David Cronenberg - “Stereo” (1969, audio track)
David Cronenberg - “Crimes Of The Future” (1970, audio track)

Movie Music Archives #004: “Outland”

Tuesday, February 13th, 2007

Plot outline: A marshal in outer space (Sean Connery) assigned to a remote mining colony refuses to look the other way when miners begin dying from a deadly narcotic designed to increase their productivity (patterned on the film “High Noon”, 1952)”.

We can’t confirm it, but we’re pretty sure that at some point in the pre-production on “Outland”, director Peter Hyams said to everyone else creatively involved “Okay, this film is gonna look and sound EXACTLY like ‘Alien’, capice?” Every single frame is lit and set-designed in such a way that any scene could be spliced into “Alien” and there’d be no jump in continuity, and one of the film’s poster taglines went so far as to proclaim: “Even in space, the ultimate enemy is man”, a play on the “Alien” tag of “In space no one can hear you scream”.

The incredible Jerry Goldsmith did the scores for both “Outland” and “Alien”, and, as with the the visual design, most of the music cues are vitually interchangeable between the two films. Lying in wait on the “Outland” soundtrack, however, is “The Rec Room”, the silly New Wave-y background music for the film’s “strip club of the future” sequence! It’s reminiscent of the music Goldsmith also did for the “nightclub orgy of the future” sequence in “Logan’s Run”.

Jerry Goldsmith - “The Rec Room” (MP3)

Movie Music Archives #003: “Full Metal Jacket”

Friday, February 9th, 2007

Plot outline: You already know about this one…

Somewhere a few months ago, our fearful Cinefile leader Hadrian read the soundtrack album for “Full Metal Jacket” had on it a track where R. Lee Ermey did a boot camp rap over a cheesy ’80s backing beat. Of course we had to hear it right away…

Turns out that it isn’t so much Ermey on the mic than it is dialogue clips from the film layed over said cheesy ’80s backing beat, with a shredding guitar solo in the middle. The music for the whole film is credited to “Abigail Mead”, which is a pseudonym for Vivian Kubrick, Stanley’s daughter. Nigel Goulding is just some studio musician hack, we guess.

In addition to being on the soundtrack album, this song was released on its own as a 12″ single!

Abilgail Mead & Nigel Goulding (w/ R. Lee Ermey) - “Full Metal Jacket (I Wanna Be Your Drill Instructor)” 12″ (MP3)

Movie Music Archives #002: “30 Is A Dangerous Age, Cynthia”

Wednesday, February 7th, 2007

Plot outline: “Rupert Street (Dudley Moore), a piano player and composer, decides to write a musical and marry before he reaches his thirtieth birthday. One minor problem: he’ll be 30 in six weeks…

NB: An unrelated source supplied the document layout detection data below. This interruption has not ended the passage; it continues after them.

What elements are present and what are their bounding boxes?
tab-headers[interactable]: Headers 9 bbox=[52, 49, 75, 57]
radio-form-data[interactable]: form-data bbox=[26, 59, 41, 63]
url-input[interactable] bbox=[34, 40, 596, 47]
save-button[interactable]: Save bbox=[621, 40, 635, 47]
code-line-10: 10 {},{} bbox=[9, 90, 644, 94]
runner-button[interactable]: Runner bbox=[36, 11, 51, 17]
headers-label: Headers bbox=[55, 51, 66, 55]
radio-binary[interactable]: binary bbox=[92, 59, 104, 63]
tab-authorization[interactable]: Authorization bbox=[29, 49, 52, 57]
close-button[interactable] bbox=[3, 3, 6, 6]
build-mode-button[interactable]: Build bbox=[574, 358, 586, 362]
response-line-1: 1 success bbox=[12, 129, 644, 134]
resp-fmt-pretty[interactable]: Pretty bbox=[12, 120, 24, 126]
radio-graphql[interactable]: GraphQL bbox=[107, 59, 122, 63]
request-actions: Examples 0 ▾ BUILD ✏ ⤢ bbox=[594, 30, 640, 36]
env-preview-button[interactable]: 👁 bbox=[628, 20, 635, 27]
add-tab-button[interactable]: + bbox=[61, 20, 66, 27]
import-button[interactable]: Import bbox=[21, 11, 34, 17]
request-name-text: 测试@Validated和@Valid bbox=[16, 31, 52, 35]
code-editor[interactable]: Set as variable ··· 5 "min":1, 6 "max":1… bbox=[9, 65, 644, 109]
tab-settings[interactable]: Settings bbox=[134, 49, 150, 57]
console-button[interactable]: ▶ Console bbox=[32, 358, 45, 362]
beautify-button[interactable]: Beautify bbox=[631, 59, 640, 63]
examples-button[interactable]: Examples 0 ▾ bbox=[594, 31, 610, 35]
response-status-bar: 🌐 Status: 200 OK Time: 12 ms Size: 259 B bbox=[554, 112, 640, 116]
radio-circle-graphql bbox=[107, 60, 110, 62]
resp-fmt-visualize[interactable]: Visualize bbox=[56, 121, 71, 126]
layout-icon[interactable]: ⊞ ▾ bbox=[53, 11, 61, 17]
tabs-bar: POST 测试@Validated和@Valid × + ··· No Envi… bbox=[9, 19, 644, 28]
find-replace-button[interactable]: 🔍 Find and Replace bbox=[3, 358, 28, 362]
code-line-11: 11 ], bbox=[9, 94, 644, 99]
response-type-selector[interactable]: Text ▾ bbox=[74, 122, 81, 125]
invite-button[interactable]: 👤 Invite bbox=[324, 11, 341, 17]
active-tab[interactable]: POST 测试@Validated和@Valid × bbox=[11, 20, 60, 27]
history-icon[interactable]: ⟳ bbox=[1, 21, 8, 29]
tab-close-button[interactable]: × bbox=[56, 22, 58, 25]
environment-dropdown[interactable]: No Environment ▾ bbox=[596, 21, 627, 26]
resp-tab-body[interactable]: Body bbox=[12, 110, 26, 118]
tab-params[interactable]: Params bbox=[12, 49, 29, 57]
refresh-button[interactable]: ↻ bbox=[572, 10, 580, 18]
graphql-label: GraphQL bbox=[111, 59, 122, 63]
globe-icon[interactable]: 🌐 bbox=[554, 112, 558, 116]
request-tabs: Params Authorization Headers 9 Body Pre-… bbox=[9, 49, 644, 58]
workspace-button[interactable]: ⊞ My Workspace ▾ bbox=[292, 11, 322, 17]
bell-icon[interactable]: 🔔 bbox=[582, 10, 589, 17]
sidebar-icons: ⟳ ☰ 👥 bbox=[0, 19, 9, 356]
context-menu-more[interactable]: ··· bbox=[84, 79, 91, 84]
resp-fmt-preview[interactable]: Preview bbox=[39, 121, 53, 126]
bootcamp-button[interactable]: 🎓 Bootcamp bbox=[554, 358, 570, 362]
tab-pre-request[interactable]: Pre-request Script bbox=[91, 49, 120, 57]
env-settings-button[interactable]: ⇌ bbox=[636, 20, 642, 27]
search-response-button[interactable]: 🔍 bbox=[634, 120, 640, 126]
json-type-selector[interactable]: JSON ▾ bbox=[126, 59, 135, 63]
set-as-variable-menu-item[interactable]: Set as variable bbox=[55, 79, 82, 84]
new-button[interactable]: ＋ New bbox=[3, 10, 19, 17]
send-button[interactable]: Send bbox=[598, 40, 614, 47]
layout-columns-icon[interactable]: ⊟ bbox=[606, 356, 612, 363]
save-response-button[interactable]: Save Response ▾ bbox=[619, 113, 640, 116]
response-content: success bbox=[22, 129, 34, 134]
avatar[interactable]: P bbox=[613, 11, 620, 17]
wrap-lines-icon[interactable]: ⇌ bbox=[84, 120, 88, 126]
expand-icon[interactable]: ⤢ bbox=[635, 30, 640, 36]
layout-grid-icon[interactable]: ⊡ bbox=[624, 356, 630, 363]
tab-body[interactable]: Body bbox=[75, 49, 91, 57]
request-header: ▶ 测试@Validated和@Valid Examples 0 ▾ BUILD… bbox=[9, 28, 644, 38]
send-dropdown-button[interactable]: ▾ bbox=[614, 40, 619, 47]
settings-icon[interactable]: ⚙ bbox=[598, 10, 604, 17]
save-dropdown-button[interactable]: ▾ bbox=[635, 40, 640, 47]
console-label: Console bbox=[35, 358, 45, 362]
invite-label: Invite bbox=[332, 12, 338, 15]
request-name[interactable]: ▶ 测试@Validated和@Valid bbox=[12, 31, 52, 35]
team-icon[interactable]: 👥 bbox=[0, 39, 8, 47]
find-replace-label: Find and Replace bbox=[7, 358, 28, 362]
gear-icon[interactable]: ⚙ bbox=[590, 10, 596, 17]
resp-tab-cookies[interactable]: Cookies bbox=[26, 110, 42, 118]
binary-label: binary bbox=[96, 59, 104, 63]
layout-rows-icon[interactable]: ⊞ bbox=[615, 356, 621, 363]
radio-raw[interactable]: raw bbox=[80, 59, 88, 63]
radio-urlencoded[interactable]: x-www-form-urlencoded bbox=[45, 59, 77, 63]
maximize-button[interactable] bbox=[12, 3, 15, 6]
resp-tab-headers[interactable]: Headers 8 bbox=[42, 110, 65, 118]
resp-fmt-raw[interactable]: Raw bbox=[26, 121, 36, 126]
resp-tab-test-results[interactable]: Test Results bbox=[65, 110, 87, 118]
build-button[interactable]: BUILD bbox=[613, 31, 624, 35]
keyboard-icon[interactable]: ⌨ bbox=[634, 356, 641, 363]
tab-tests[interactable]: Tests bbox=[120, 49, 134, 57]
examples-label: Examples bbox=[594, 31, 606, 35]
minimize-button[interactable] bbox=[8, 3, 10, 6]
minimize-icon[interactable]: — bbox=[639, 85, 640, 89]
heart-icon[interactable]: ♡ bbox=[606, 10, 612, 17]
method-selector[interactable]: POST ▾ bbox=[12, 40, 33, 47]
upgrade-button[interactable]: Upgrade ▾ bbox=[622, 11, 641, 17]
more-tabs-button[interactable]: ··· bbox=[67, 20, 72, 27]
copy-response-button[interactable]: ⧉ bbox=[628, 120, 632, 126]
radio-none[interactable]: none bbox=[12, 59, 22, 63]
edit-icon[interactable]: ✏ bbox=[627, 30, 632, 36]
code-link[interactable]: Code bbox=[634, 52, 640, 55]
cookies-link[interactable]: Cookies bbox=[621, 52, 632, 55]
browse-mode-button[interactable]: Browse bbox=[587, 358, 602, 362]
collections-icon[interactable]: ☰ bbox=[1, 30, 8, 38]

It’s hard to find a film fan who doesn’t go gaga over Stanley Donen’s “Bedazzled” (1967), which has Peter Cook and Dudley Moore cavorting about as The Devil and a short order cook, respectively. It’s also hard to find a film fan who’s ever sat through all of “30 Is A Dangerous Age, Cynthia”, Moore’s limp follow-up effort (without Cook) that has little of the magic and wit that made “Bedazzled” a classic. While well-intentioned, the film suffers from a cardinal sin: it’s just not funny. The one thing it shares with “Bedazzled” is that it has a wonderful score, composed and performed by Moore himself, mostly comprised of swingin’ instrumental jazz pieces. The winner of the bunch, though, is a witty vocal track called “The Real Stuff”, which makes me wonder why Moore didn’t have a complete and successful alternate career as a singer.

Dudley Moore - “The Real Stuff” (MP3)

Movie Music Archives #001: “Fear No Evil”

Thursday, February 1st, 2007

Plot outline: “High school student turns out to be personification of Lucifer. Two arch angels in human form (as women) take him on.

1981’s “Fear No Evil” is a goofy, slightly strange demonic possession flick notable for its rock and roll soundtrack provided mostly by Sire Records, who at the time had the Ramones, Talking Heads and the B-52’s in its roster. The punk rock theme, though, is shattered completely by the film’s end credits theme song, done by a goofy-ass deep-throated metal band called Trybe, very much in the vein of Saxon or Krokus.